The hon. Gentleman is making an excellent contribution. Does he agree that the unfairness of the measure goes beyond income? It does not take account of the number of children in any household.
Of course it does not, because the whole thing is arbitrary. It is all based on the false premise that people on £20,000 or £30,000 a year are cross-subsidising those on higher incomes with children. I have had a letter published in The Daily Telegraph and the Minister has replied to my questions, but it is apparent from my hon. Friend’s answers that there is no cross-subsidy from a person on £20,000 a year to someone on £60,000 a year with however many children—that is a fallacy. I suspect that the policy is based on someone going to a focus group and asking, “Is it fair that someone on £20,000 should be subsidising a family on £60,000 with a whole lot of children?” Of course it would not be fair if it was true, but it is not true—it is a false premise and, on the basis of that, we have a policy that I fear will lose the Conservative party a large number of votes.
Let us not forget, however, that the origins of the policy lie not in the Conservative party but with the Liberal Democrats. Before the general election they were campaigning to interfere in that policy area. With the knowledge that the measure was originally proposed and supported by the Liberal Democrats, this is another example of an area in which the Prime Minister can feel free to make significant change if he wishes to respond to agitation on his Back Benches for a bigger Conservative element in Government policy.

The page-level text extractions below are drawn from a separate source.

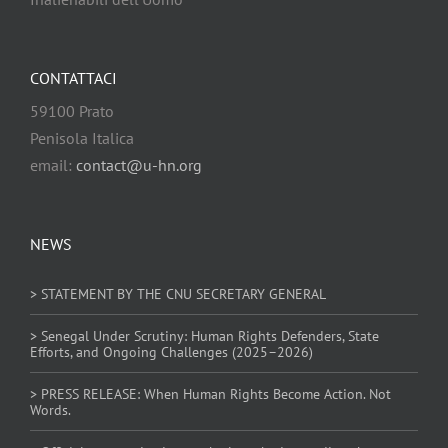
CONTATTACI
59100 Prato
Penisola Italica
email:
contact@u-hn.org
NEWS
> STATEMENT BY THE CNU SECRETARY GENERAL
> Senegal Under Scrutiny: Human Rights Defenders, State
Efforts, and Ongoing Challenges (2025–2026)
> PRESS RELEASE: When Human Rights Become Action. Not
Words.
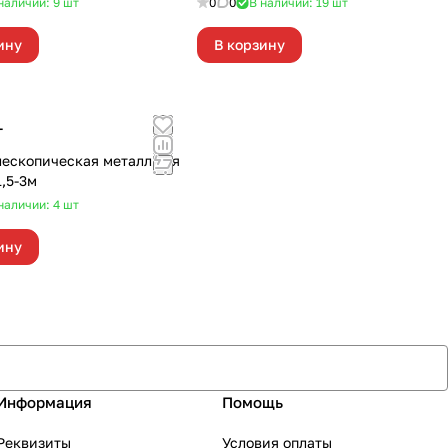
наличии: 9
шт
0
0
В наличии: 19
шт
ину
В корзину
т
лескопическая металл для
1,5-3м
наличии: 4
шт
ину
Информация
Помощь
Реквизиты
Условия оплаты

Officials have previously suggested that something should be done about taking child benefit away from those on higher earnings but my right hon. Friend the Member for Hitchin and Harpenden (Mr Lilley), who was a Treasury Minister, said that, after looking at it from all angles, we reached the conclusion that it could not be done fairly. So what are the present Government going to do? They are going to do it, and they are going to do it unfairly.
What worries me is that the measure will be administratively burdensome as well, costing more than £100 million in extra administration. We will be taking on tens of thousands of additional civil servants when the Government are saying that we want to simplify tax policy, reduce the size of the state bureaucracy and so on. There is no consistency, and I fear for my party.
The hon. Gentleman is right. I hope to come on to the situation when John Major was Prime Minister, and some of the arguments then.
For the benefit of many hon. Members who do not seem to appreciate the underlying principles of universal child benefit, I want to put them on the record this morning. I am sorry that they are not in the Chamber to have the benefit of my exposition, but they can read it in the Official Report. As hon. Members have said, this benefit, which is important for families, is a mechanism that is redistributive horizontally and vertically, as my hon. Friend the Member for City of Durham said. As other hon. Members have said, in practice that means that families with children receive extra help to meet the cost of raising their children because, as a society, we all share the benefit of those children making a future contribution to our communal well-being. It is right to provide that support universally, and to recognise that we all share in the social obligation to maintain those families.
Over its life, the benefit is redistributive, and it enables all families to manage the additional costs that they face when raising young children, and to plan their finances across their whole lifetime. Importantly, in practice—this has been alluded to—it is a benefit that has been paid mostly to mothers. The vast majority of child benefit is paid to mothers. Even in the richest families, it is the only source of independent income for many women, and it is essential that they have access to it to provide for and to meet the needs of their children.
As hon. Members have said, we know that that money is spent for the benefit of children, either directly on toys, books, activities, clothes, shoes and so on, or indirectly by paying down family debt, ensuring that basic household bills are covered. Things that are essential for children’s well-being are prioritised in all families, and one reason is the label it bears. There is good research evidence showing that because it is called “child benefit”, it is understood that it must be spent for the benefit of children, and that is what happens.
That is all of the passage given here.